Now comes the hard part – and the point I think is the most crucial. Don’t be ashamed of your illness. You do not have to like it – I don’t know anyone who likes to be sick. You can hate it. You can loathe it. Just don’t be ashamed of it. Incorporate it into your life as you have to. It will be there whether you choose to acknowledge it or not. Because get this – people you interact with, in most cases, will not know you are sick unless you tell them! But I don’t want their sympathy you say – I say I’d rather have their sympathy than their misplaced scorn because you have been calling in to work – they think you are lazy, because they don’t know about the intense chemo treatment that wiped you out. It takes immense intestinal fortitude – commonly known as guts – to just put it out there. Social media makes this easier. I know, I know, its your private life you want to keep it private. But let me ask you this – how can people be aware of what is going on if you hide it!? Yes I understand privacy – but I also understand ignorance. Awareness and education are the two biggest weapons we have against ignorance, and we owe it to ourselves, as well as future generations, to use every weapon at our disposal to combat ignorance. The textbooks don’t tell it like it is. Blogs written by people who are living it every day tell it like it is. Blogs written by caregivers tell it like it is. We have to change the stigma. We must shine a super spotlight on cancer, on diabetes, on lupus, on RA, on MS, on ALS, on leukemia, on fibromyalgia, ON EVERY SINGLE LIFE THREATENING, LIFE ALTERING OR TERMINAL ILLNESS!!!!! We closed the sanitariums years ago – so we would stop hiding illness and “different” people. I’m sure you have seen the letter this week from Canada, when some ignorant person suggested euthanization of a handicapped young man in a brutal, heartless letter, that they were then too gutless to sign.  This type of thing is EXACTLY what awareness can help to eliminate!!!!!!! We can’t eliminate idiots, we can’t eliminate hatred, we can’t eliminate ignorance – but we can show it for what it is. We can show the true face of our diseases, of our illnesses, and all the side effects, all the ancillary things that go with them, and expose the idiots as idiots, expose the haters for their hatred, expose the ignorant for their ignorance, expose the heartless for their lack of compassion. Most importantly, we can DISPEL THE MYTHS!!!!!!

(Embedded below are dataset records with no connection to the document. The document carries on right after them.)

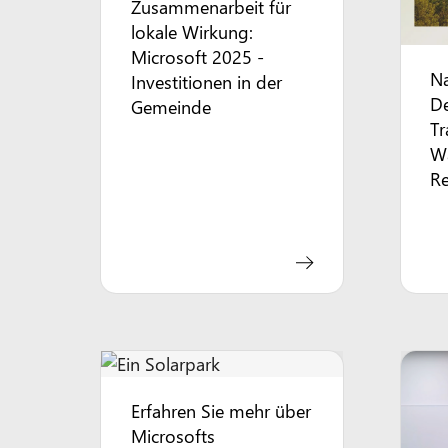
Zusammenarbeit für
lokale Wirkung:
Microsoft 2025 -
Na
Investitionen in der
De
Gemeinde
Tr
Wa
R
Erfahren Sie mehr über
Microsofts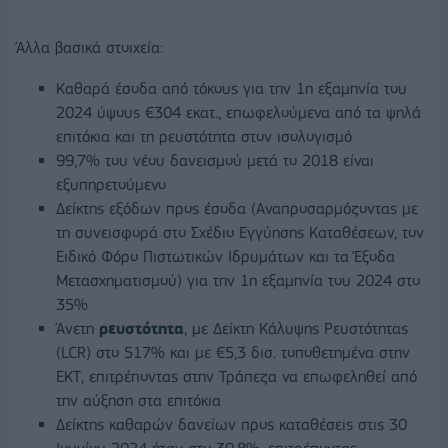
Άλλα βασικά στοιχεία:
Καθαρά έσοδα από τόκους για την 1η εξαμηνία του
2024 ύψους €304 εκατ., επωφελούμενα από τα ψηλά
επιτόκια και τη ρευστότητα στον ισολογισμό
99,7% του νέου δανεισμού μετά το 2018 είναι
εξυπηρετούμενο
Δείκτης εξόδων προς έσοδα (Αναπροσαρμόζοντας με
τη συνεισφορά στο Σχέδιο Εγγύησης Καταθέσεων, τον
Ειδικό Φόρο Πιστωτικών Ιδρυμάτων και τα Έξοδα
Μετασχηματισμού) για την 1η εξαμηνία του 2024 στο
35%
Άνετη
ρευστότητα
, με Δείκτη Κάλυψης Ρευστότητας
(LCR) στο 517% και με €5,3 δισ. τοποθετημένα στην
ΕΚΤ, επιτρέποντας στην Τράπεζα να επωφεληθεί από
την αύξηση στα επιτόκια
Δείκτης καθαρών δανείων προς καταθέσεις στις 30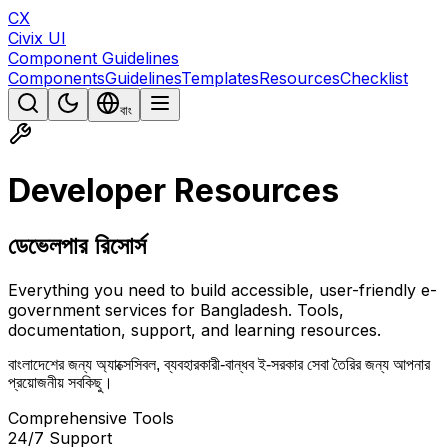
CX
Civix UI
Component Guidelines
Components
Guidelines
Templates
Resources
Checklist
বাং
Developer Resources
ডেভেলপার রিসোর্স
Everything you need to build accessible, user-friendly e-
government services for Bangladesh. Tools,
documentation, support, and learning resources.
বাংলাদেশের জন্য অ্যাক্সেসিবল, ব্যবহারকারী-বান্ধব ই-সরকার সেবা তৈরির জন্য আপনার
প্রয়োজনীয় সবকিছু।
Comprehensive Tools
24/7 Support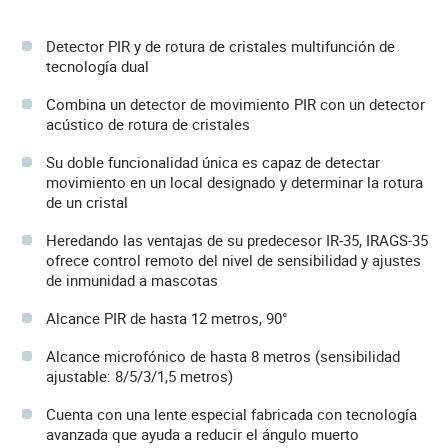
Detector PIR y de rotura de cristales multifunción de
tecnología dual
Combina un detector de movimiento PIR con un detector
acústico de rotura de cristales
Su doble funcionalidad única es capaz de detectar
movimiento en un local designado y determinar la rotura
de un cristal
Heredando las ventajas de su predecesor IR-35, IRAGS-35
ofrece control remoto del nivel de sensibilidad y ajustes
de inmunidad a mascotas
Alcance PIR de hasta 12 metros, 90°
Alcance microfónico de hasta 8 metros (sensibilidad
ajustable: 8/5/3/1,5 metros)
Cuenta con una lente especial fabricada con tecnología
avanzada que ayuda a reducir el ángulo muerto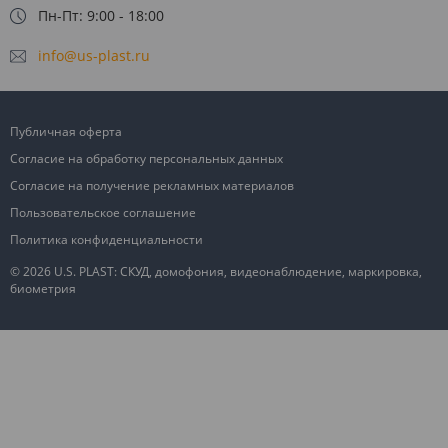
Пн-Пт: 9:00 - 18:00
info@us-plast.ru
Публичная оферта
Согласие на обработку персональных данных
Согласие на получение рекламных материалов
Пользовательское соглашение
Политика конфиденциальности
© 2026 U.S. PLAST: СКУД, домофония, видеонаблюдение, маркировка,
биометрия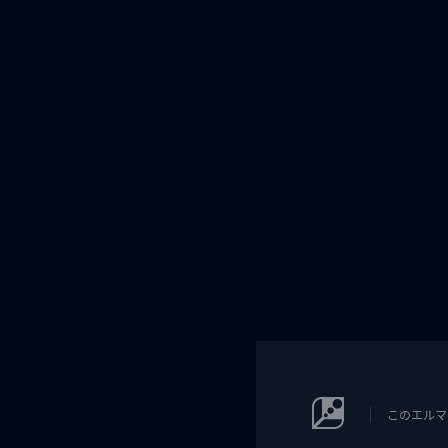
このエルマ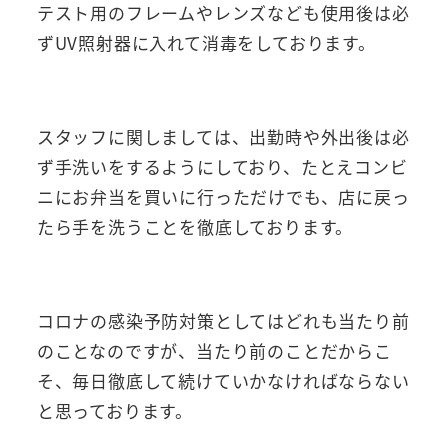
テスト用のフレームやレンズなども使用後は必
ずUV照射器に入れて消毒をしております。
スタッフに関しましては、出勤時や外出後は必
ず手洗いをするようにしており、たとえコンビ
ニにお弁当を買いに行っただけでも、店に戻っ
たら手を洗うことを徹底しております。
コロナの感染予防対策としてはどれも当たり前
のことなのですが、当たり前のことだからこ
そ、毎日徹底して続けていかなければならない
と思っております。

So you ask, what can I do? Well, you have read this blog. Read others, by those in the trenches with cancer, with lupus, with diabetes – not the glossy brochures that try to make horror into a fairy tale – but the real stories, the true life stories. And share everything you read – share on Facebook, share on twitter, tell people you know. Shine YOUR light of awareness into the dark recesses of ignorance in your world – and soon we will have more light than darkness, and ignorance will flourish no more.

Relationships – the very fabric of our lives. The weave and color of that fabric is determined by YOU. Thank you for your time in reading this – please take a couple more seconds and share.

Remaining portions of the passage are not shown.